I’m not advocating having a negative account balance in any area of your life.  So you have to stay very aware of the impacts of your chosen imbalance.  If you take the imbalance too deep or for too long, you obviously have to pull back.

So how does imbalance actually result in a greater life, full of diverse areas of achievement?

The Key To Balancing Imbalance

A simple but extremely effective way to avoid too much imbalance is this:

Cycle your imbalance.

Focus on one area, intentionally being imbalanced, for a period of time.  Then switch gears to a different area, while simply maintaining the gains you made in the first area.

Over time, you are actually achieving life-long balance, even though there is never a single point in time where you are balanced.  Think of it as a helix, where you are cycling around but over time climbing higher and higher because you are periodically rebalancing your life.

How Often To “Rebalance”?

I like to think of most big things in longer blocks than a month.  Three months works pretty well for most ambitious objectives, because it’s enough time to accomplish truly great things but short enough that less attention to the other areas won’t do too much damage.  This gives you 4 really ambitious goals to accomplish each year.

But some goals may require longer periods of imbalance.  If you’ve been a horrible dad for 10 years and suddenly want to be a great dad, you are going to need to make that your primary focus for much longer than 3 months, even if that means you make little to no progress on career and fitness.

And some goals could take shorter than 3 months.  For example, quitting smoking.

You’re not looking for a balanced life, you’re looking to constantly shift your balance one way then another.

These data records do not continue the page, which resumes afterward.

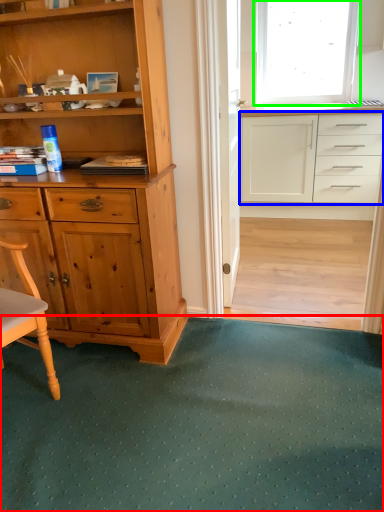 Question: Which object is positioned farthest from doormat (highlighted by a red box)? Select from cabinetry (highlighted by a blue box) and window (highlighted by a green box).

Choices:
 (A) cabinetry
 (B) window

Answer: (B) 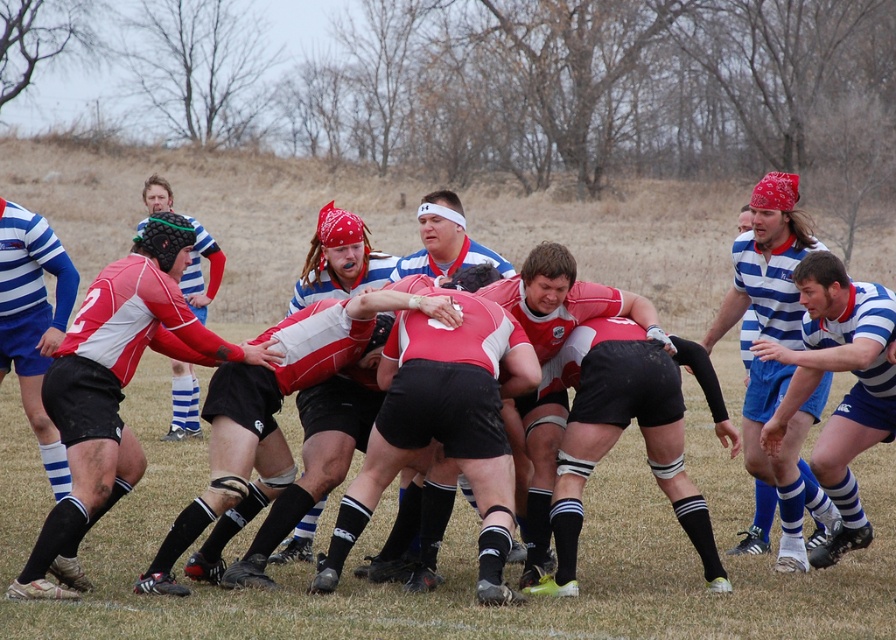 Which is more to the right, blue striped jersey at center or matte red jersey at center?

blue striped jersey at center

Can you confirm if blue striped jersey at center is positioned below matte red jersey at center?

Yes, blue striped jersey at center is below matte red jersey at center.

Who is more distant from viewer, (776, 211) or (188, 404)?

Positioned behind is point (188, 404).

At what (x,y) coordinates should I click in order to perform the action: click on blue striped jersey at center. Please return your answer as a coordinate pair (x, y). This screenshot has width=896, height=640. Looking at the image, I should click on (767, 264).

Between point (866, 310) and point (194, 285), which one is positioned in front?

Point (866, 310) is more forward.

Between point (784, 429) and point (199, 230), which one is positioned behind?

Positioned behind is point (199, 230).

Where is `blue striped jersey at right`? This screenshot has width=896, height=640. blue striped jersey at right is located at coordinates (846, 394).

Looking at this image, can you confirm if blue striped jersey at right is positioned above blue striped jersey at center?

No, blue striped jersey at right is not above blue striped jersey at center.

Based on the photo, how distant is blue striped jersey at right from blue striped jersey at center?

blue striped jersey at right and blue striped jersey at center are 11.47 inches apart from each other.

Between point (845, 397) and point (784, 520), which one is positioned in front?

Point (845, 397) is in front.

Where is `blue striped jersey at right`? blue striped jersey at right is located at coordinates (846, 394). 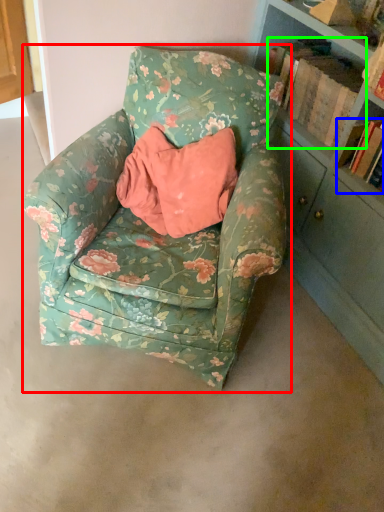 Question: Considering the real-world distances, which object is farthest from chair (highlighted by a red box)? book (highlighted by a blue box) or book (highlighted by a green box)?

Choices:
 (A) book
 (B) book

Answer: (A) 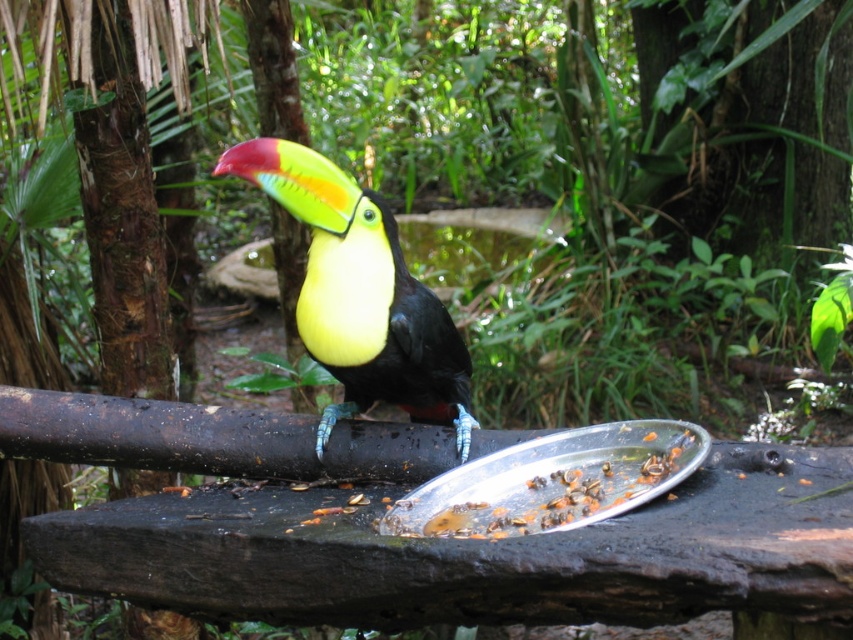 Question: Is shiny multicolored toucan at center wider than metallic silver tray at center?

Choices:
 (A) yes
 (B) no

Answer: (B)

Question: Which of the following is the farthest from the observer?

Choices:
 (A) metallic silver tray at center
 (B) shiny multicolored toucan at center

Answer: (B)

Question: Is the position of shiny multicolored toucan at center less distant than that of metallic silver tray at center?

Choices:
 (A) no
 (B) yes

Answer: (A)

Question: Which of the following is the closest to the observer?

Choices:
 (A) shiny multicolored toucan at center
 (B) metallic silver tray at center

Answer: (B)

Question: Considering the relative positions of shiny multicolored toucan at center and metallic silver tray at center in the image provided, where is shiny multicolored toucan at center located with respect to metallic silver tray at center?

Choices:
 (A) below
 (B) above

Answer: (B)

And the magic of this is that once you achieve an ambitious goal, it usually is long lasting with reduced effort.  You focus on learning the basics of a certain language, and then maintaining your fluency is easier than the initial learning.  You focus for a few months really hard on learning everything about the right way to eat, even to the point where other parts of your life become secondary, but then you have that knowledge. It doesn’t go away. It’s like an investment.

What Goals Are Worth Being Imbalanced Over?

When you’re setting a goal that feels really ambitious, ask “Is this goal really important enough to me that I’m willing to be imbalanced as I pursue it?  Am I willing to somewhat neglect other areas of my life to achieve it?”

If it is truly a great, ambitious goal, then you should feel some butterflies in your stomach as you ask those questions.  Achieving great things doesn’t come easily.  If you don’t feel butterflies, then maybe it’s not ambitious enough to earn the description of “truly great”.

Perhaps there’s a better big, ambitious goal to pursue.   One whose achievement is worth being “temporarily imbalanced”.